Despite these expenditures, the remaining uninternalized environmental costs have been substantial and in many cases are growing. Those of greatest concern are the risk of death or disease as a result of emissions or accidents at energy facilities and the impact of energy supplied on the global ecosystem and on international relations.


The impacts of energy technologies on public health and safety are difficult to pin down with much confidence. In the case of air pollution from fossil fuels, in which the dominant threat to public health is thought to be particulates formed from sulfur dioxide emissions, a consensus on the number of deaths caused by exposure has proved impossible. Widely differing estimates result from different assumptions about fuel compositions, air pollution control technology, power-plant sitting in relation to population distribution, meteorological conditions affecting sulfate formation, and, above all, the relation between sulfate concentrations and disease.



Large uncertainties also apply to the health and safety impacts of nuclear fission. In this case, differing estimates result in part from differences among sites and reactor types, in part from uncertainties about emissions from fuel-cycle steps that are not yet fully operational (especially fuel reprocessing and management of uranium-mill tailings) and in part from different assumptions about the effects of exposure to

low-dose radiation. The biggest uncertainties, however, relate to the probabilities and consequences of large accidents at reactors, at reprocessing plants and in the transport of wastes.


Altogether, the ranges of estimated hazards to public health from both coal-fired and nuclear-power plants are so wide as to extend from negligible to substantial in comparison with other risks to the population. There is little basis, in these ranges, for preferring one of these energy sources over the other. For both, the very size of the uncertainty is itself a significant liability.


Often neglected, but no less important, is the public health menace from traditional fuels widely used for cooking and water heating in the developing world. Perhaps 80 percent of global exposure to particulate air pollution occurs indoors in developing countries, where the smoke from primitive stoves is heavily laden with dangerous hydrocarbons.

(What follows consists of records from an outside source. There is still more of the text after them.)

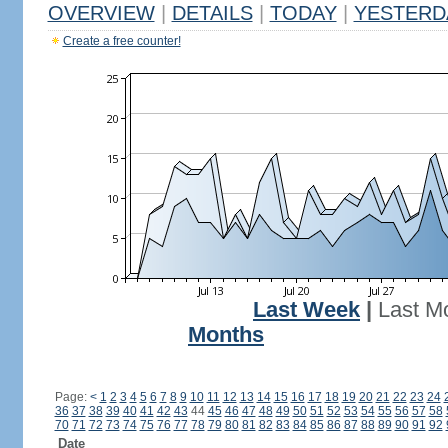
OVERVIEW
|
DETAILS
|
TODAY
|
YESTERD
Create a free counter!
Last Week
|
Last M
Months
Page:
<
1
2
3
4
5
6
7
8
9
10
11
12
13
14
15
16
17
18
19
20
21
22
23
24
36
37
38
39
40
41
42
43
44
45
46
47
48
49
50
51
52
53
54
55
56
57
58
70
71
72
73
74
75
76
77
78
79
80
81
82
83
84
85
86
87
88
89
90
91
92
Date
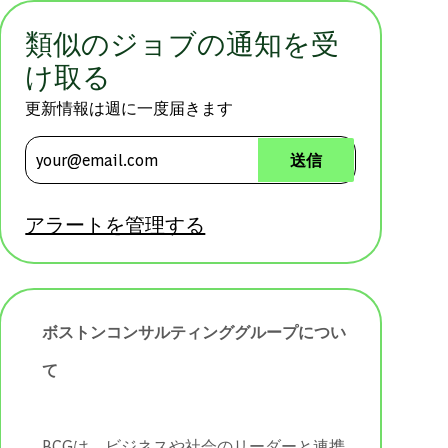
類似のジョブの通知を受
け取る
更新情報は週に一度届きます
メールアドレスを入力 (必須)
送信
アラートを管理する
ボストンコンサルティンググループについ
て
BCGは、ビジネスや社会のリーダーと連携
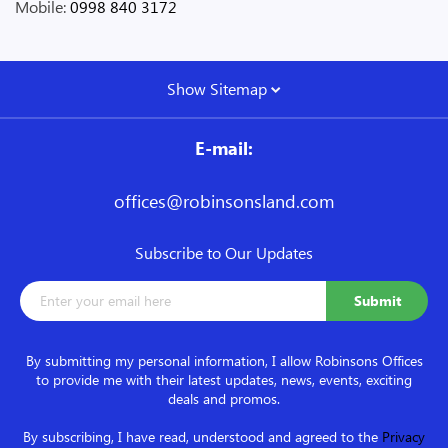
Mobile:
0998 840 3172
Show Sitemap
E-mail:
offices@robinsonsland.com
Subscribe to Our Updates
By submitting my personal information, I allow Robinsons Offices
to provide me with their latest updates, news, events, exciting
deals and promos.
By subscribing, I have read, understood and agreed to the
Privacy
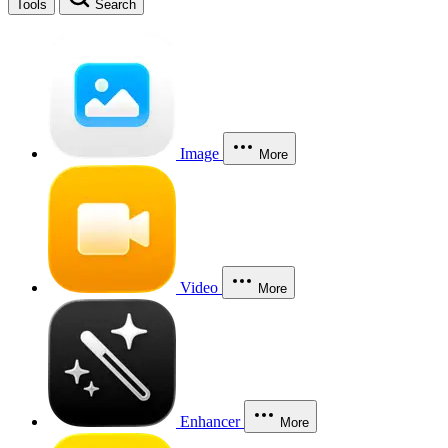
Tools
Search
Image
More
Video
More
Enhancer
More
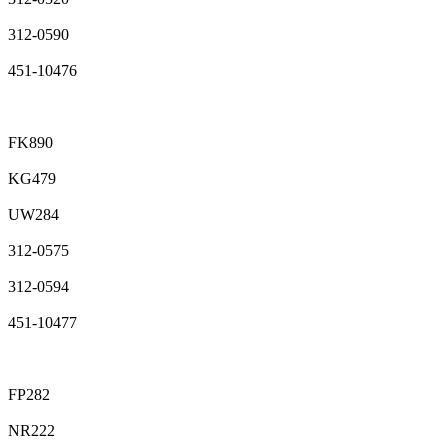
312-0590
451-10476
FK890
KG479
UW284
312-0575
312-0594
451-10477
FP282
NR222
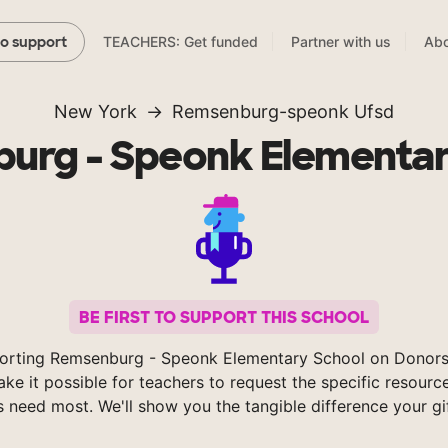
TEACHERS: Get funded
Partner with us
Abo
to support
New York
Remsenburg-speonk Ufsd
urg - Speonk Elementar
BE FIRST TO SUPPORT THIS SCHOOL
orting Remsenburg - Speonk Elementary School on Donor
ke it possible for teachers to request the specific resource
s need most. We'll show you the tangible difference your gi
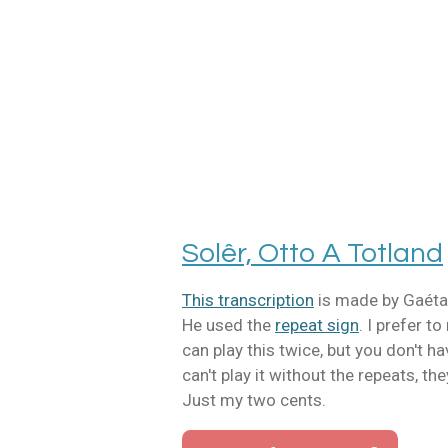
Ga
direct
naar
de
hoofdinhoud
Solêr, Otto A Totland
This transcription
is made by Gaéta
He used the
repeat sign
. I prefer t
can play this twice, but you don't ha
can't play it without the repeats, th
Just my two cents.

A disproportionate share of this burden is borne, moreover, by women (who do the cooking) and small children (who indoors with their mothers).


The ecological threats posed by energy supply are even harder to quantify than the threats to human health and safety from effluents and accidents. Nevertheless, enough is known to suggest they portend even larger damage to human well-being. This damage potential arises from the combination of two circumstances.